Someone made this sweet character planner that works great on phone too so once you start getting a bit of understanding about the game mechanics you can start theory crafting an unstoppable Mordheim squad. I should also add that I played it mostly on PS4, so its great with a controller. Movement just feels so much more natural and I didn’t have a problem navigating the menus and such.

Qt3 doesn’t have much on our forums about Mordheim but if you have any further questions I’d be happy to answer them there.

I grabbed it, mostly because I fucking love Skaven. I’m still miffed that they aren’t in 40k. You can keep your tyranids; I want some fuckin’ space rats.

After starting about a billion other campaigns I’ve gone back to my original Vampire Counts one. I just love spreading vampiric corruption. And varghulfs, which I refer to as “bat ogres”. It was my first campaign so I had no idea how anything worked, so I haven’t confederated anyone, just conquered every province that declared war on me, and now I’ve got a bunch of free skeleton armies garrisoning places so they don’t rebel. I don’t know how sustainable it is but I’m closing in on turn 100 and have Altdorf in my (telescopic) sights.

Man, I really love varghulfs.

Vampire Counts are ridiculously easy against the computer. But satisfying! The upkeep-free skeletons plus the bonuses from awakening ancient lords with blood kisses are a disgusting combo. They really are fun to play, but almost boringly easy past a certain point.

So I just finished up a Taurox/Beastmen Eye of the Vortex campaign on Normal/Normal and it was just too damn easy.

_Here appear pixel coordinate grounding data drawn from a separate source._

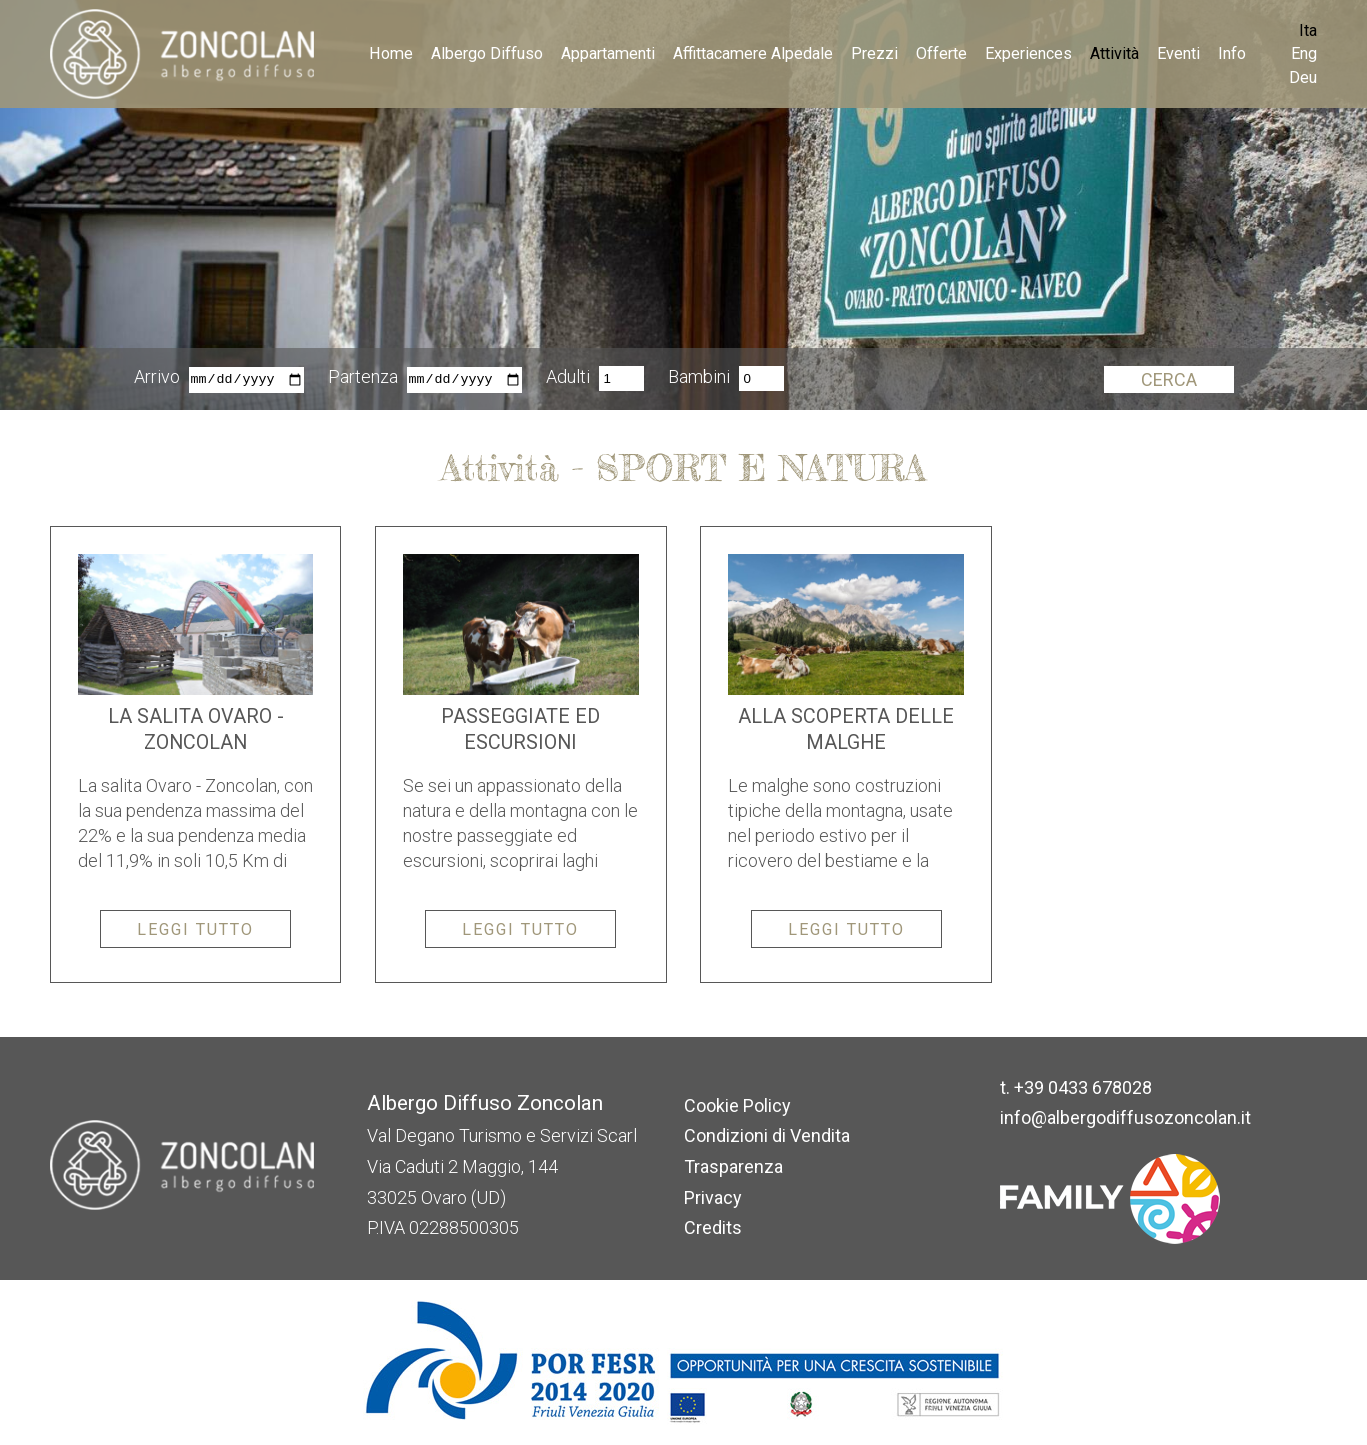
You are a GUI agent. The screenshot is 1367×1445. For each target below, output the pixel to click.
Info (1232, 53)
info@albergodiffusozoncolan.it (1125, 1117)
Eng (1304, 53)
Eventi (1178, 53)
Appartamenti (608, 53)
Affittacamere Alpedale (753, 53)
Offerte (941, 53)
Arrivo (157, 378)
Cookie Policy (737, 1105)
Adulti (568, 378)
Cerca (1169, 379)
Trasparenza (733, 1166)
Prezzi (874, 53)
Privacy (713, 1197)
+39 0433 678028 (1083, 1087)
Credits (713, 1227)
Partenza (363, 378)
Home (391, 53)
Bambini (699, 378)
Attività (1114, 53)
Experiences (1028, 53)
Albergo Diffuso (487, 53)
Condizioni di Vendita (767, 1135)
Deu (1303, 77)
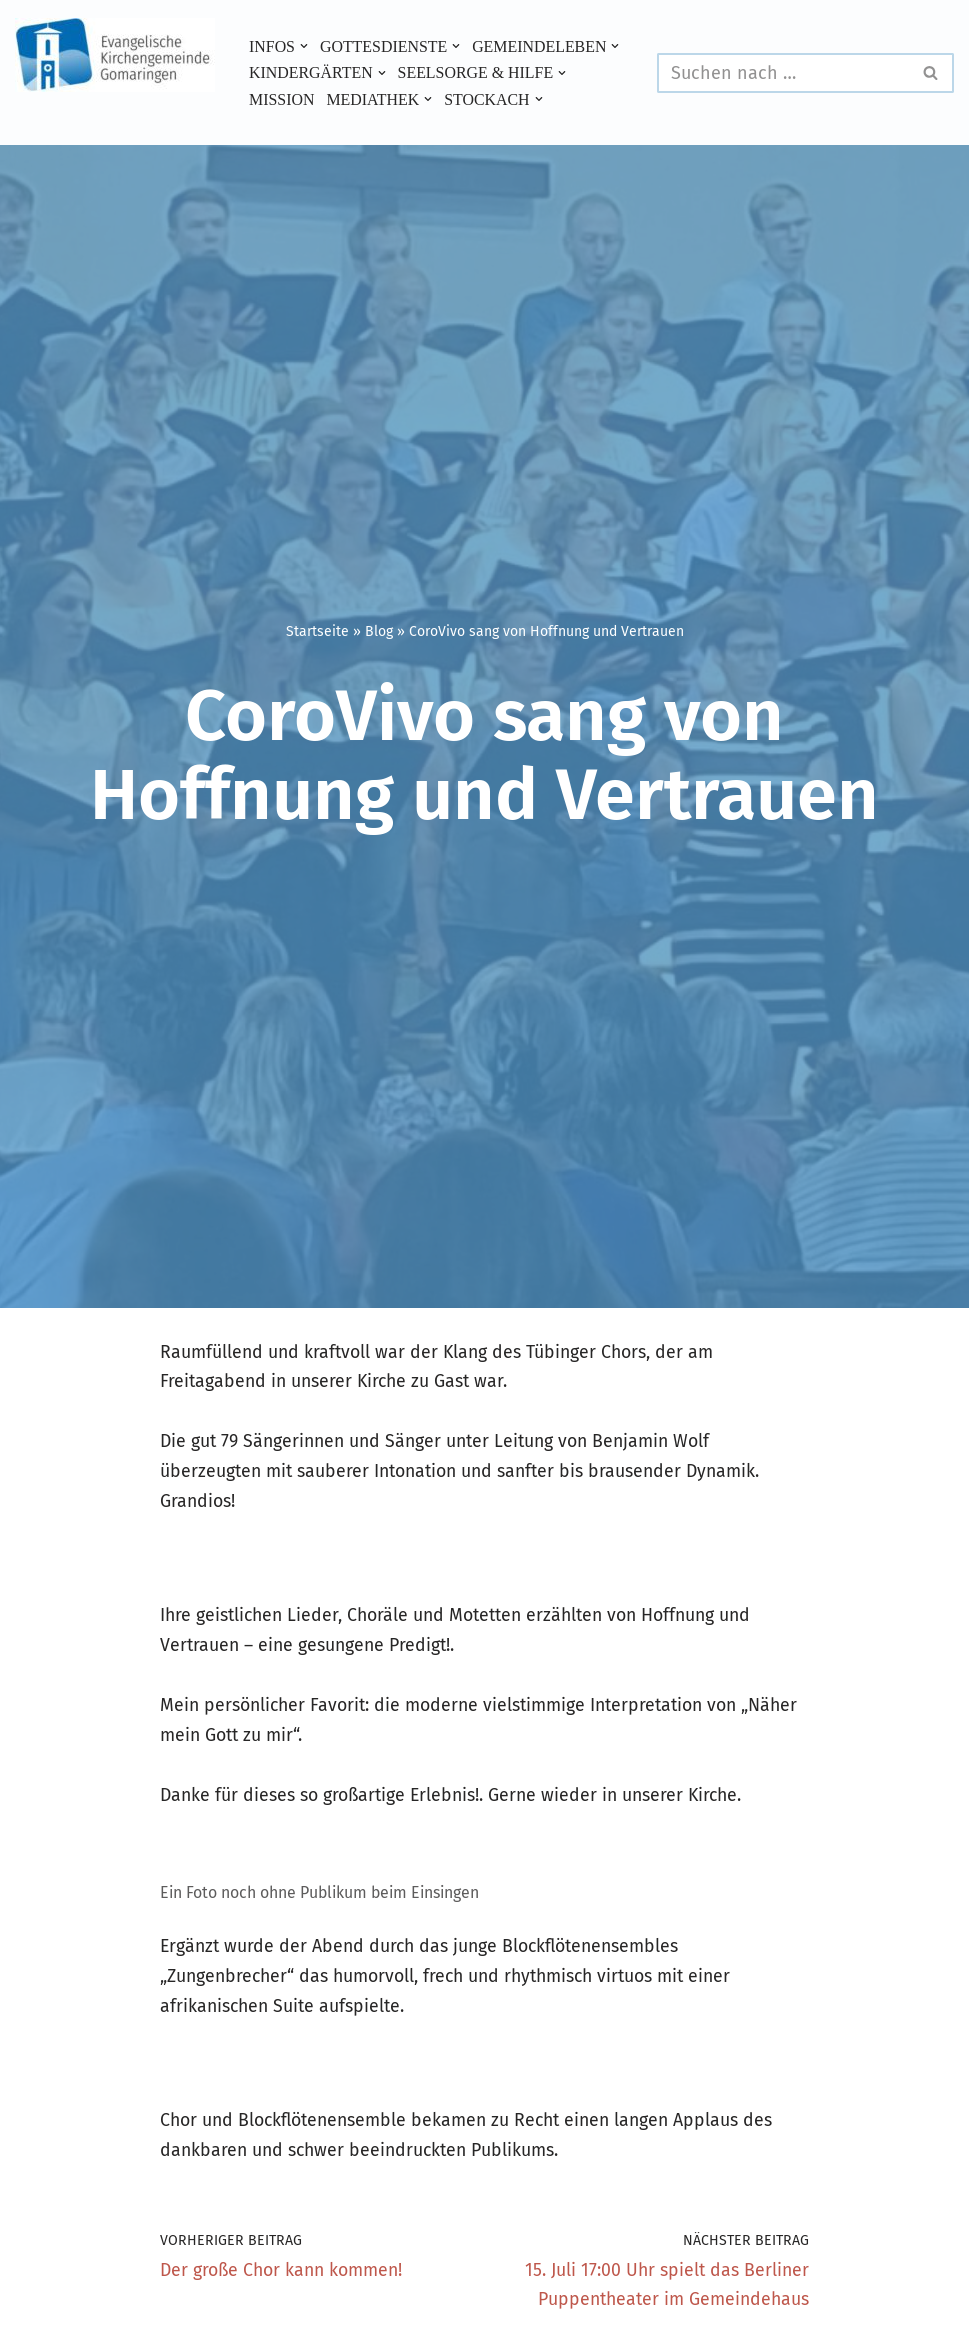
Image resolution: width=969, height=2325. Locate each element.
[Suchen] (783, 73)
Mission (465, 86)
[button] (305, 32)
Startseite (317, 631)
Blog (379, 631)
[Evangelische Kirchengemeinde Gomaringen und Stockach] (115, 55)
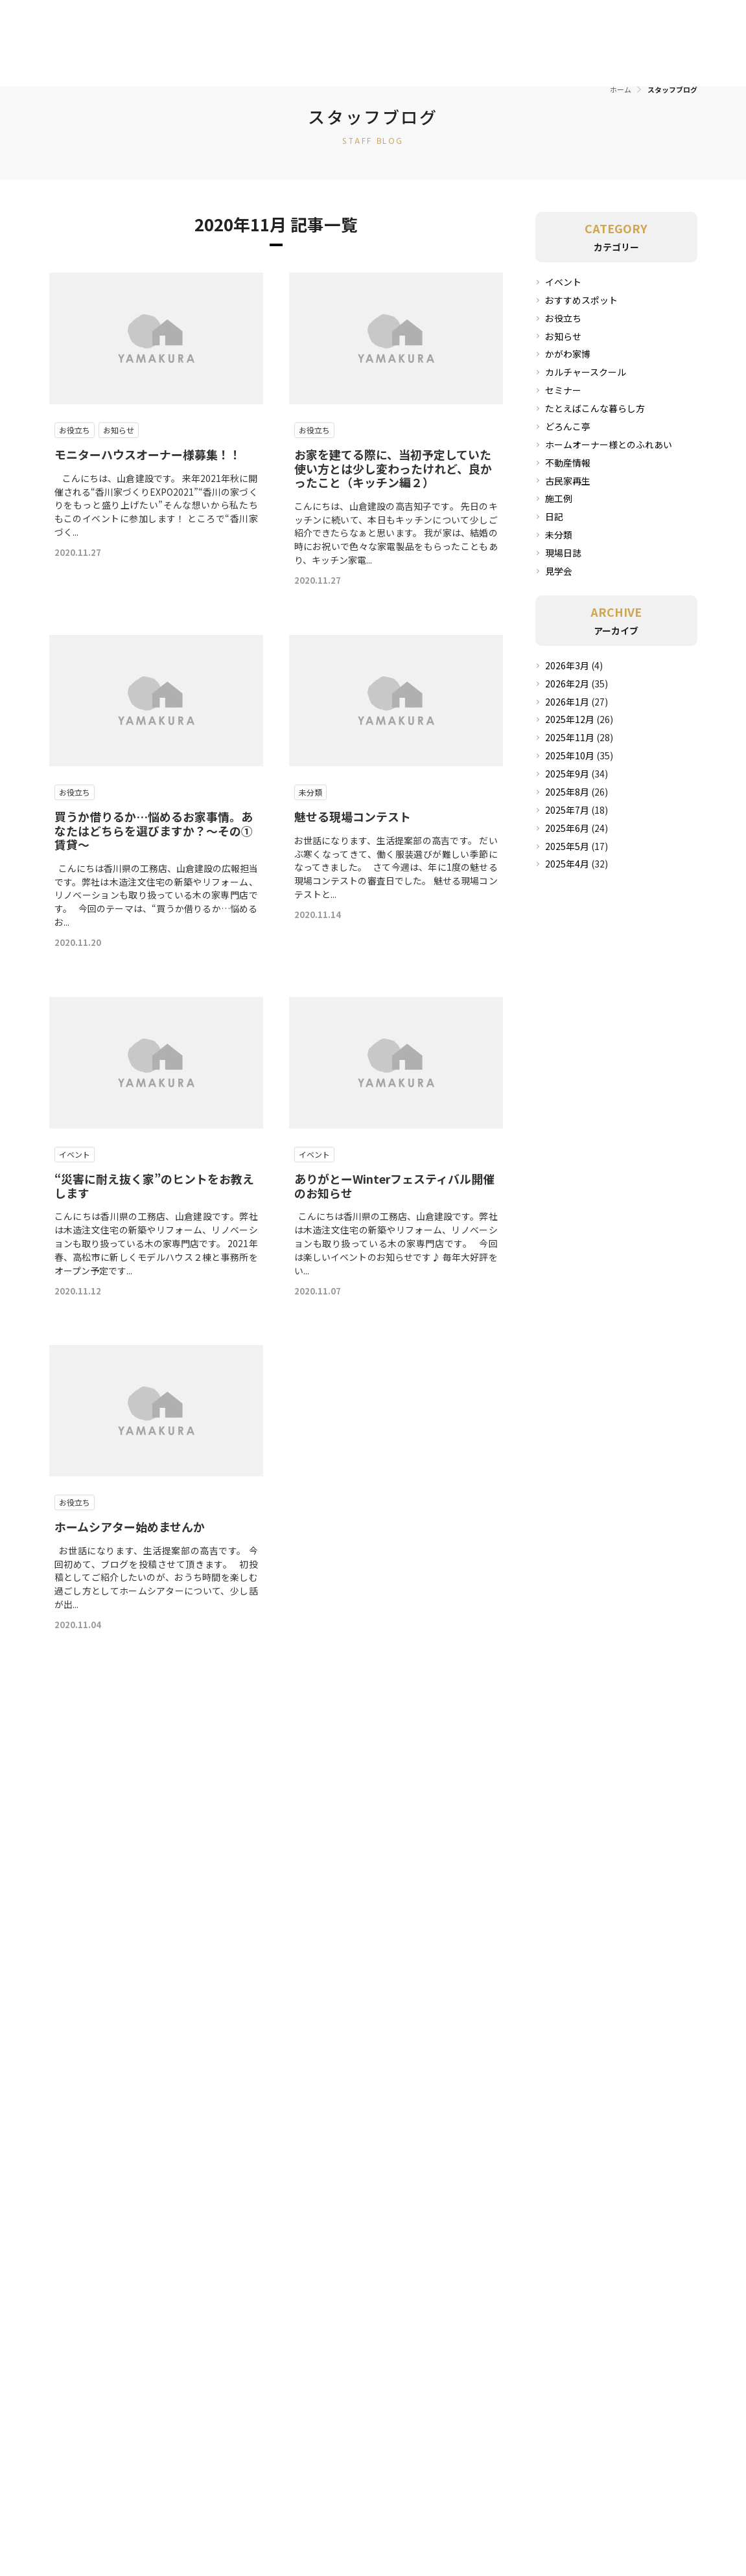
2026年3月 (567, 665)
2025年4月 (567, 863)
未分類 (558, 534)
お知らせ (563, 336)
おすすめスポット (581, 299)
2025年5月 (567, 846)
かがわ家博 (567, 353)
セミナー (563, 390)
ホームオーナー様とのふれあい (608, 444)
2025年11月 (569, 737)
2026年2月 (567, 683)
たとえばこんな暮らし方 (595, 408)
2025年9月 (567, 773)
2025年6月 (567, 828)
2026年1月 (567, 701)
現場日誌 (563, 552)
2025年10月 (569, 755)
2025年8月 (567, 791)
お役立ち (563, 318)
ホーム (620, 89)
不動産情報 (567, 462)
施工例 (558, 498)
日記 (554, 516)
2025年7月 (567, 809)
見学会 (558, 570)
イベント (563, 281)
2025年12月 (569, 719)
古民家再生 (567, 480)
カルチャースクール (585, 371)
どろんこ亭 (567, 426)
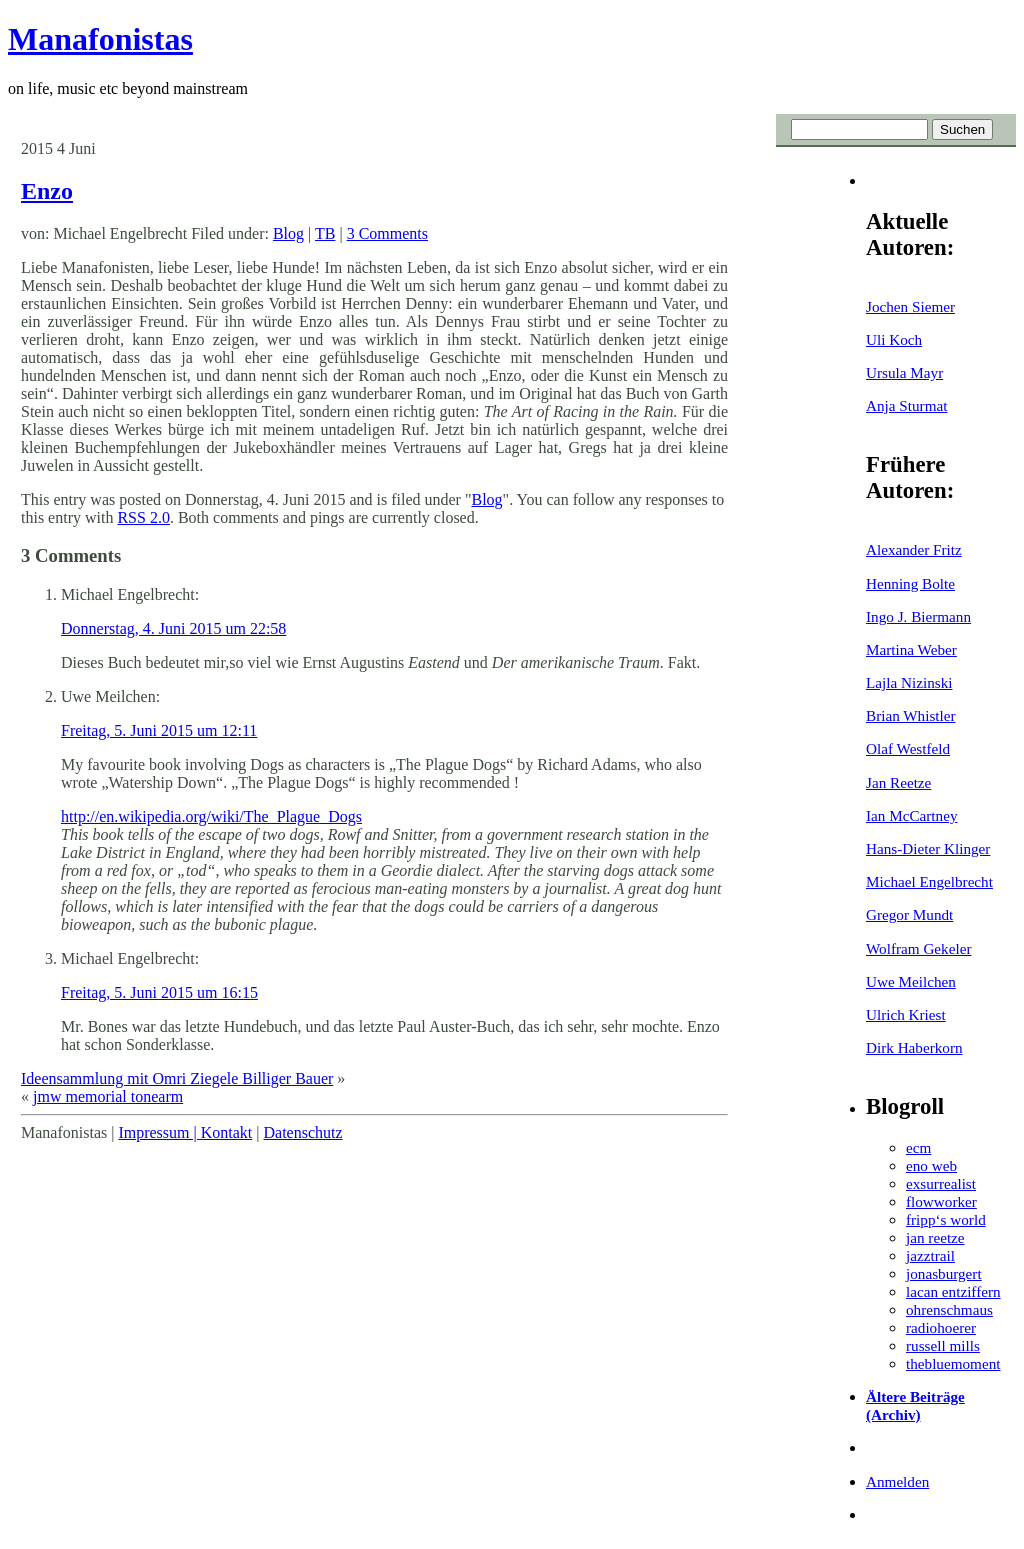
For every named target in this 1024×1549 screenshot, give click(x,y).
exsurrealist (941, 1183)
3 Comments (387, 233)
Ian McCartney (912, 815)
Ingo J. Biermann (918, 616)
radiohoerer (941, 1327)
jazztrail (930, 1255)
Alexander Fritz (914, 549)
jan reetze (935, 1237)
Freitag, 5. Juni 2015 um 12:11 (159, 730)
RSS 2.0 (143, 517)
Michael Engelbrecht (929, 881)
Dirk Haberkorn (914, 1047)
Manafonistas (100, 39)
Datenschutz (302, 1132)
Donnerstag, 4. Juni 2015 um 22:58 (173, 628)
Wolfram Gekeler (918, 948)
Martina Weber (911, 649)
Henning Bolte (910, 583)
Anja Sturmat (906, 405)
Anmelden (897, 1481)
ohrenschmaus (949, 1309)
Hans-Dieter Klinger (928, 848)
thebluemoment (953, 1363)
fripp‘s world (946, 1219)
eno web (931, 1165)
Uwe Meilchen (911, 981)
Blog (288, 233)
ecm (918, 1147)
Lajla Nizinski (909, 682)
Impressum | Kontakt (185, 1132)
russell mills (943, 1345)
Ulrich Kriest (906, 1014)
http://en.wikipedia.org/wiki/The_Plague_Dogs (211, 816)
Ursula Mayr (904, 372)
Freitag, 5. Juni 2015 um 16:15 (159, 992)
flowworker (941, 1201)
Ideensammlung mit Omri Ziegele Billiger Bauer (177, 1078)
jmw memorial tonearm (108, 1096)
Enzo (47, 191)
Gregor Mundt (909, 914)
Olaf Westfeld (908, 748)
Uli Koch (894, 339)
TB (325, 233)
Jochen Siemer (910, 306)
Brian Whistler (911, 715)
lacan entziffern (953, 1291)
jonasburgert (944, 1273)
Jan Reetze (898, 782)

I’m probably in the minority but there was something to playing the Beastmen back in TWW1 that made it kind of exciting and probably overly difficult, but made for a very memorable experience.

The garrisons that you have at your heardstones (your “cities”) are incredibly strong even without walls. By the time I was making Tier 5 herdstones, the AI was marching 2 armies up and still losing in autoresolve (even more if I actually played to defend). These were not armies full of junk either. Having no minor settlements out there being vulnerable with puny little garrisons is just a huge bonus. Not having walls is really not a big deal when your garrison is full of giants and minotaurs.

Of course, Taurox himself is a beast. His momentum/rampage mechanic is incredibly powerful, especially once you reach the point where you can start replenishing his movement. You can start catching enemy armies in march stance and just obliterate them AND take out all the settlements in a region in ONE turn. Its truly obscene.

I also managed to snag the Sword of Khaine away from some dumb elf just carelessly running around with it and turned Taurox into an inhuman wrecking ball. And there are zero downsides to just keeping the Sword of Khaine forever.

It did get kind of boring to play. There is basically no diplomacy, extremely limited settlement development, and not a whole lot variety to their battles. Just about every battle (save a couple memorable ones) are about getting as many of your troops vanguard deployed and then smash into the enemy before their ranged can do much of anything. Every battle was over in less than 3 minutes except a few (though this is probably the case with most factions, it just felt even quicker with a whole army of minotaurs starting 50 feet away from the enemy’s front line).

I think it might have been more exciting had I turned it up to VH campaign / Normal battle difficulty but I was not playing very efficiently (only had 1 army for the longest time and then only expanded to another as I unlocked a legendary lord to lead them) so even with the difficulty turned up I think this would still be a rather straightforward campaign.

Being able to automatically recruit legendary lords is another thing that is really amazing. No more having to butter up the Knights of Caledor or the Order of Loremasters to get amazing legendary lords. Also no more getting them after the computer has spent their skillpoints in ridiculous ways (why get every mount dammit!). Once you have the requisite dread, you can just buy one of the legendary lords you don’t have. The only downside is that they start at level 1 no matter what, so get them early.

Once I’ve played some other factions (Dark Elf, Skaven, Tomb Kings) I might come back and try out a VH Taurox campaign in Mortal Empires to see if that gives him a real challenge.